Turns out that support for loading the variable meteor_runtime_config from a separate .js file meteor_runtime_config.js was there all along, but not documented.

In your source code, you need to add the following include line:

import { WebAppInternals } from "meteor/webapp";

Then in a Meteor.startup() block, you need to add

WebAppInternals.setInlineScriptsAllowed(false);

Once you’ve done this, the variable meteor_runtime_config will no longer be loaded inline and you can remove the CSP policy ‘unsafe-inline’ from your script-src setting.

vlasky · February 12, 2020, 11:23am

For the record, I want to clarify that if you are using the browser-policy package, you do not need to call WebAppInternals.setInlineScriptsAllowed(false).

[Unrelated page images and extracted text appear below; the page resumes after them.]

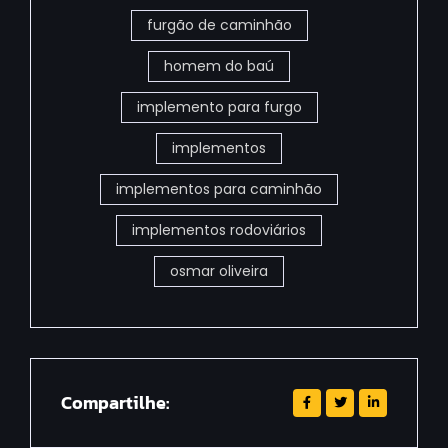
furgão de caminhão
homem do baú
implemento para furgo
implementos
implementos para caminhão
implementos rodoviários
osmar oliveira
Compartilhe:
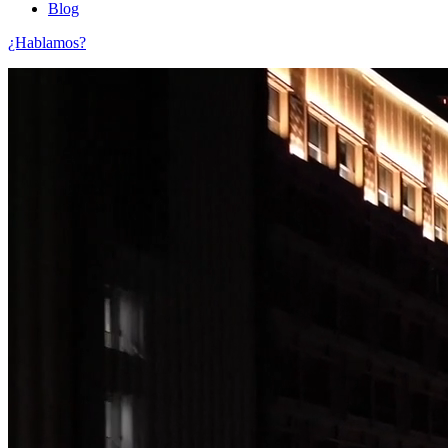
Blog
¿Hablamos?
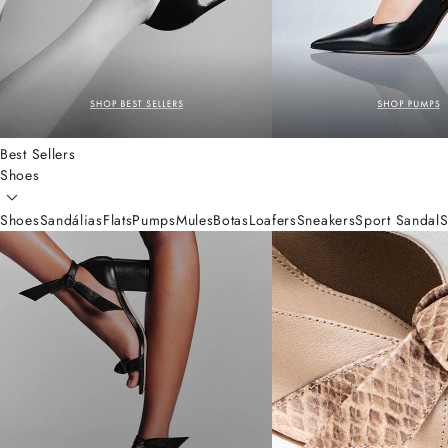
Best Sellers
Shoes
Shoes
Sandálias
Flats
Pumps
Mules
Botas
Loafers
Sneakers
Sport Sandal
S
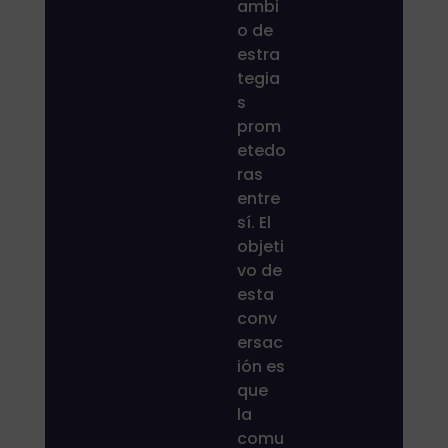
ambi
o de
estra
tegia
s
prom
etedo
ras
entre
sí. El
objeti
vo de
esta
conv
ersac
ión es
que
la
comu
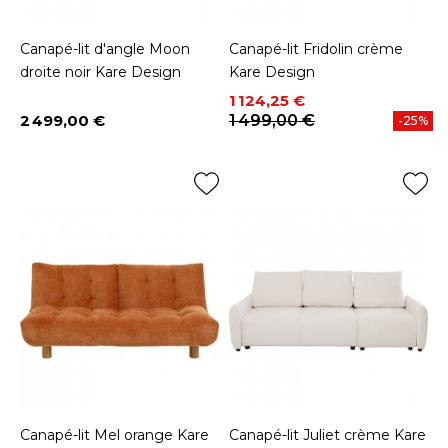
Canapé-lit d'angle Moon
Canapé-lit Fridolin crème
droite noir Kare Design
Kare Design
Prix
Prix de base
1 124,25 €
2 499,00 €
1 499,00 €
-25%
Prix
Canapé-lit Mel orange Kare
Canapé-lit Juliet crème Kare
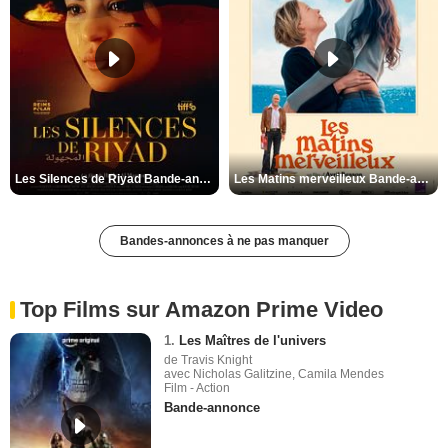
Les Silences de Riyad Bande-annonce VO STFR
Les Matins merveilleux Bande-annonce VF
Bandes-annonces à ne pas manquer
Top Films sur Amazon Prime Video
1.
Les Maîtres de l'univers
de Travis Knight
avec Nicholas Galitzine, Camila Mendes
Film - Action
Bande-annonce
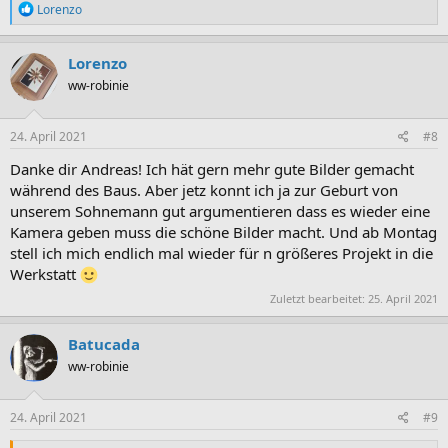
R
Lorenzo
e
a
k
Lorenzo
t
ww-robinie
i
o
n
e
24. April 2021
#8
n
:
Danke dir Andreas! Ich hät gern mehr gute Bilder gemacht
während des Baus. Aber jetz konnt ich ja zur Geburt von
unserem Sohnemann gut argumentieren dass es wieder eine
Kamera geben muss die schöne Bilder macht. Und ab Montag
stell ich mich endlich mal wieder für n größeres Projekt in die
Werkstatt
Zuletzt bearbeitet:
25. April 2021
Batucada
ww-robinie
24. April 2021
#9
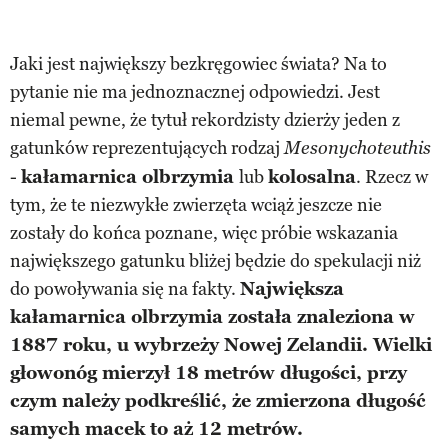
Jaki jest największy bezkręgowiec świata? Na to
pytanie nie ma jednoznacznej odpowiedzi. Jest
niemal pewne, że tytuł rekordzisty dzierży jeden z
gatunków reprezentujących rodzaj
Mesonychoteuthis
-
kałamarnica olbrzymia
lub
kolosalna
. Rzecz w
tym, że te niezwykłe zwierzęta wciąż jeszcze nie
zostały do końca poznane, więc próbie wskazania
największego gatunku bliżej będzie do spekulacji niż
do powoływania się na fakty.
Największa
kałamarnica olbrzymia została znaleziona w
1887 roku, u wybrzeży Nowej Zelandii. Wielki
głowonóg mierzył 18 metrów długości, przy
czym należy podkreślić, że zmierzona długość
samych macek to aż 12 metrów.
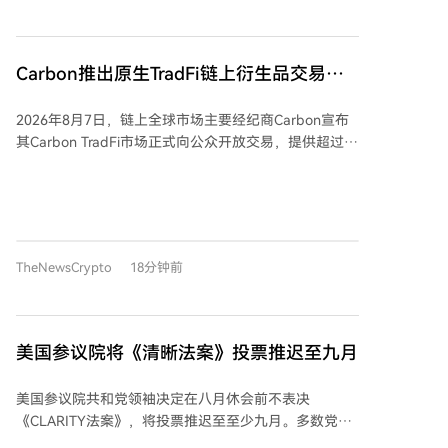
比特币从当前价位短期回调做准备。 然而，期权市场并
非全面看跌。尽管看跌期权需求增加，但未平仓合约总
量中仍有60.7%为看涨期权（Call），即看涨押注。这显
Carbon推出原生TradFi链上衍生品交易平
示，虽然短期交易量萎缩被预期，但总体未平仓头寸中
台，单一账户集成950+市场
上行趋势预期仍占主导，表明市场长期对比特币仍持乐
2026年8月7日，链上全球市场主要经纪商Carbon宣布
观态度。 Bitwise高级研究分析师卢克·丁斯指出，市场
其Carbon TradFi市场正式向公众开放交易，提供超过
目前预期波动有限，但低交易量对价格走势构成重大风
950种交易工具的一站式账户。 Carbon推出了超过250
险。在低成交量时期，买卖双方的轻微失衡都可能导致
个涵盖股票、指数、外汇和大宗商品的传统金融
比特币价格出现比预期更剧烈的方向性变动。他强调，
（TradFi）市场。其核心创新在于“1:1对冲”架构：交易
比特币价格波动受限并不意味着市场无风险。 总结而
者在链上自托管钱包中开仓，Carbon的求解器系统随即
言，当前状况并非直接预示比特币即将下跌，而是反映
在受监管的链下经纪商处进行等额对冲。这使得交易者
了市场短期风险对冲增强，投资者正在为潜在的波动性
TheNewsCrypto
18分钟前
无需放弃自我托管，即可获得与传统金融市场同等的价
做好准备。
格和市场深度，解决了链上现实世界资产常见的冷启动
流动性问题。 Carbon平台现已整合三类市场：超过530
种加密永续合约、150种24/7交易的现实世界资产
美国参议院将《清晰法案》投票推迟至九月
（RWA）市场，以及新推出的250多种Carbon TradFi市
场。其中约30种资产同时提供后两种产品，允许交易者
美国参议院共和党领袖决定在八月休会前不表决
在同一账户内套利两种融资利率。所有TradFi市场在上
《CLARITY法案》，将投票推迟至至少九月。多数党领
市首日即具备机构级深度，无需流动性激励计划。 此次
袖约翰·图恩证实，由于民主党反对，法案在休会前无法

Instead, call BrowserPolicy.content.disallowInlineScripts(), which internally invokes the above function.

The reason why we don’t use browser-policy in our Meteor webapps is because we are using Nginx to terminate the connection and we are setting our HTTP response headers there.

We also feel this is more secure as it avoids the risk of someone accidentally or maliciously disabling or weakening the Content Security Policy by tampering with the source code of our Meteor app.

opxaholmes · June 2, 2020, 11:14pm

Not sure where you found this, but it seems very important. Thanks!